All Projects → allenai → S2orc

allenai / S2orc

Licence: apache-2.0
S2ORC: The Semantic Scholar Open Research Corpus: https://www.aclweb.org/anthology/2020.acl-main.447/

Programming Languages

python
139335 projects - #7 most used programming language

S2ORC: The Semantic Scholar Open Research Corpus

S2ORC is a general-purpose corpus for NLP and text mining research over scientific papers.

  • We've curated a unified resource that combines aspects of citation graphs (i.e. rich paper metadata, abstracts, citation edges) with a full text corpus that preserves important scientific paper structure (i.e. sections, inline citation mentions, references to tables and figures).
  • Our corpus covers 136M+ paper nodes with 12.7M+ full text papers and connected by 467M+ citation edges by unifying data from many different sources covering many different academic disciplines and identifying open-access papers using services like Unpaywall.

For more details, see our ACL 2020 paper or watch our 12 min ACL 2020 talk.

For an example snippet of data, see the data/ directory in this repo.

News

  • Feb 2021 - Released s2orc-doc2json to support parsing of PDF and LaTeX to JSON format.

Project status

We just released a new version, so are currently getting feedback from users, and supporting use of the corpus internally/externally for other projects. There are a few things on our TODO list.

Short-term

  1. Refactoring LaTeX parser & doing a LaTeX release. This includes special handling of things we didn't consider before, like nested section headers and representing bullet-lists as paragraphs.

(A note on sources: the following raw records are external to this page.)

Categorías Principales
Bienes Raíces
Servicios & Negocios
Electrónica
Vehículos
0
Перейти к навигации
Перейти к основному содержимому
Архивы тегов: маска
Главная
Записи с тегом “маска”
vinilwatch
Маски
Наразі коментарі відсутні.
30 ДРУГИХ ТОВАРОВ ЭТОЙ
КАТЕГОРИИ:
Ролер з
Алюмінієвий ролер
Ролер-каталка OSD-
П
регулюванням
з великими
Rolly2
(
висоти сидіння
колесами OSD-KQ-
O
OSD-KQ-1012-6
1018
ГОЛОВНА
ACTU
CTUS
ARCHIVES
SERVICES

  2. Adding other joined metadata, like arXiv categories.

  3. Releasing the Grobid and LaTeX parsers publicly. - Released s2orc-doc2json on Feb 2021

  4. Updating the logic around paper de-duplication to prioritize ACL draft over arXiv preprint draft, when possible.

  5. Integrating PMC XML parses as well.

Medium-term (some work has started, but too early to tell)

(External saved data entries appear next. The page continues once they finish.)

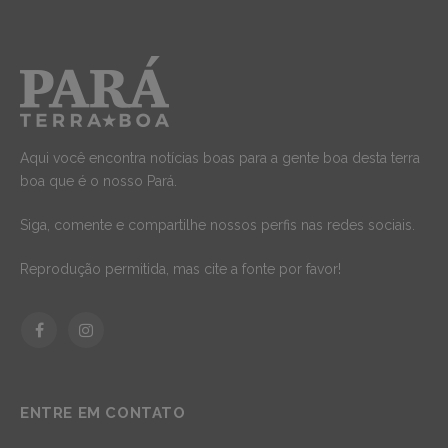
Aqui você encontra notícias boas para a gente boa desta terra
boa que é o nosso Pará.
Siga, comente e compartilhe nossos perfis nas redes sociais.
Reprodução permitida, mas cite a fonte por favor!
Facebook
Instagram
ENTRE EM CONTATO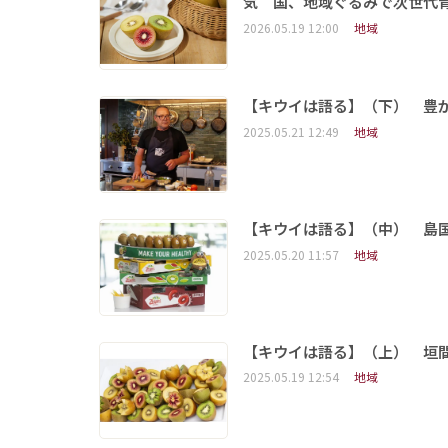
気 国、地域ぐるみで次世代
2026.05.19 12:00
地域
【キウイは語る】（下） 豊
2025.05.21 12:49
地域
【キウイは語る】（中） 島
2025.05.20 11:57
地域
【キウイは語る】（上） 垣
2025.05.19 12:54
地域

  1. Graph traversal in S2ORC is difficult due to its size. We're currently thinking of ways to make it easier to traverse the citation graph.

  2. We're investigating computer-vision tools to clean up the Grobid parser output.

  3. A PDF-to-S2ORC JSON service. - See s2orc-doc2json

Longer-term (thinking about it, but won't be for a while)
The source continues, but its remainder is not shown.